EU-Singapore trade deal nearing finishing line


31 January 2019   |   By Michael Thaidigsmann

International Trade

EU-Singapore trade deal nearing finishing line

A free-trade agreement (FTA) between the EU and Singapore and an accompanying investment protection mechanism are to receive parliamentary approval soon.

Representatives of the EU and Singapore signing the free trade agreement
The official Twitter account of Donald Tusk, President of the European Council, 19 October 2018

The free-trade agreement (FTA) between the European Union and Singapore, which will remove virtually all tariff duties between the EU market and the Southeast Asian powerhouse in the next five years, passed an important hurdle in January. It was approved by the Trade Committee of the European Parliament and once adopted by the plenary of the EU assembly, is expected to enter into force later this year.

With a total trade volume in goods of €53.3 billion (2017) and in services of €44.4 billion (2016), Singapore is the EU’s largest economic partner in Southeast Asia. Over 10,000 European companies have their regional offices in Singapore.

What is covered?

Under the agreement, which was negotiated between 2010 and 2013 but held up due to disagreements between EU member states, trade is to be fully liberalised and a number of non-tariff barriers to trade are to be removed. For example, Singapore will recognise the EU safety tests for cars and electronic products, including household appliances and adapters. It will also accept EU labels and markings for clothing and textiles.

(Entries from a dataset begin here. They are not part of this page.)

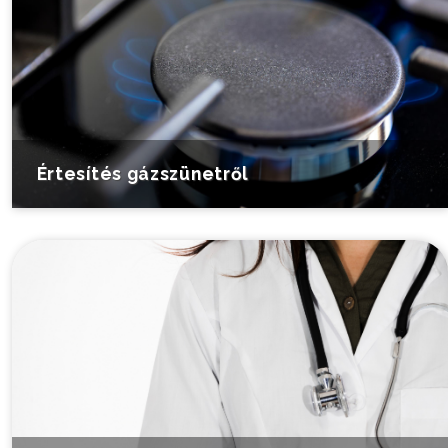
Értesítés gázszünetről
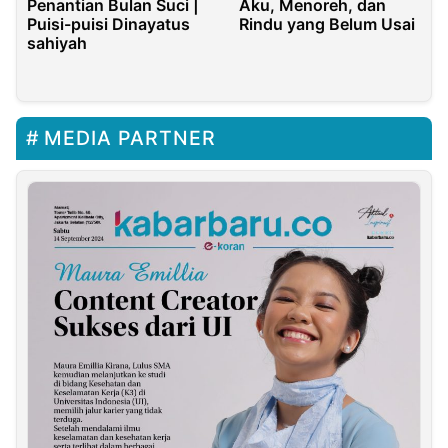
Penantian Bulan Suci |
Aku, Menoreh, dan
Puisi-puisi Dinayatus
Rindu yang Belum Usai
sahiyah
MEDIA PARTNER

Furthermore, Singapore’s public procurement market will be opened up for EU-based companies. The agreement also includes strengthened labour rights and environmental protection.

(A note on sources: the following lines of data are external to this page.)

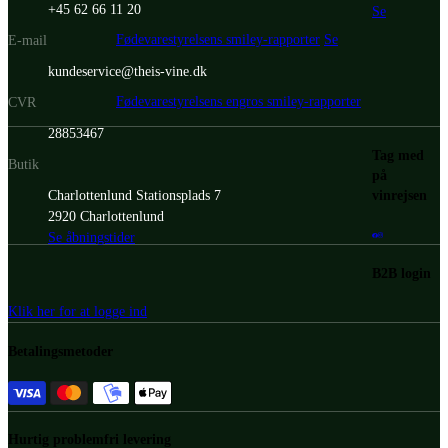
+45 62 66 11 20
Se
Fødevarestyrelsens smiley-rapporter
Se
E-mail
kundeservice@theis-vine.dk
Fødevarestyrelsens engros smiley-rapporter
CVR
28853467
Tag med
Butik
på
vinrejsen
Charlottenlund Stationsplads 7
2920 Charlottenlund
Se åbningstider
B2B login
Klik her for at logge ind
Betalingsmetoder
Hurtig problemfri levering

Singapore will protect around 190 EU Geographical Indications in the foods and drinks sectors, such as Sherry (Jerez), Comté cheese, Nürnberger Bratwurst or Aceto balsamico di Modena.

In the services sector, financial, postal, telecommunications, transport and information technology services are covered by the agreement, which also provides for the mutual recognition of the qualifications of architects, lawyers and engineers.

Additional safety measures

Being the first bilateral trade agreement between the EU and a member state of the ASEAN trade association, the FTA is considered as a stepping stone to future trade deals between the two sides.

The EP’s Trade Committee also agreed to an Investment Protection Agreement (IFA) which, once ratified by all EU member states, will replace the existing bilateral agreements between Singapore and 13 EU member states with a new approach to dispute settlement. The IPA’s aim is to provide guarantees to companies that their investments will be treated fairly and on an equal footing with national companies.

The IPA also includes an Investor-State dispute settlement (ISDS) mechanism, which gives investors a choice between bringing a dispute against a host state before the national court of the country where the investment has been made, or submitting it to international arbitration.

The question of competence

The European Commission and the EU member states disagreed as to who had the competence to ratify the agreement, and in 2015, the Commission asked the EU Court to give an opinion on who had competencies on this matter.

In May 2017, the court in Luxembourg ruled that although the EU had the exclusive competence over almost all aspects of the FTA, non-direct foreign (portfolio) investment and the ISDS mechanism was not within its sole competence since the ISDS provision allowed the removal of the disputes from the jurisdiction of the courts of an EU member state. Hence, EU agreements containing non-direct foreign investment and/or ISDS provisions have to be ratified by all EU member states individually.

While the ratification process for the IPA could take months or years, the free-trade agreement itself should enter into force later this year, once the European Parliament has approved the text. The plenary vote is scheduled to take place on 12 February.

Sights set for Asia

Late last year, the European Parliament approved a landmark free-trade agreement with Japan. European Trade Commissioner Cecilia Malmström, who is the EU’s lead negotiator of trade deals, said: “With Japan and Singapore we are making a strong statement in defence of open and fair trade based on rules. These win-win agreements will also create major opportunities for European businesses and citizens.

“Singapore is already a gateway for Europe into South East Asia, and with our new agreements we aim for a strong boost to our trade with the region. Both Japan and Singapore are important partners for us in defending multilateralism and ensuring strong international organisations,” Malmström declared.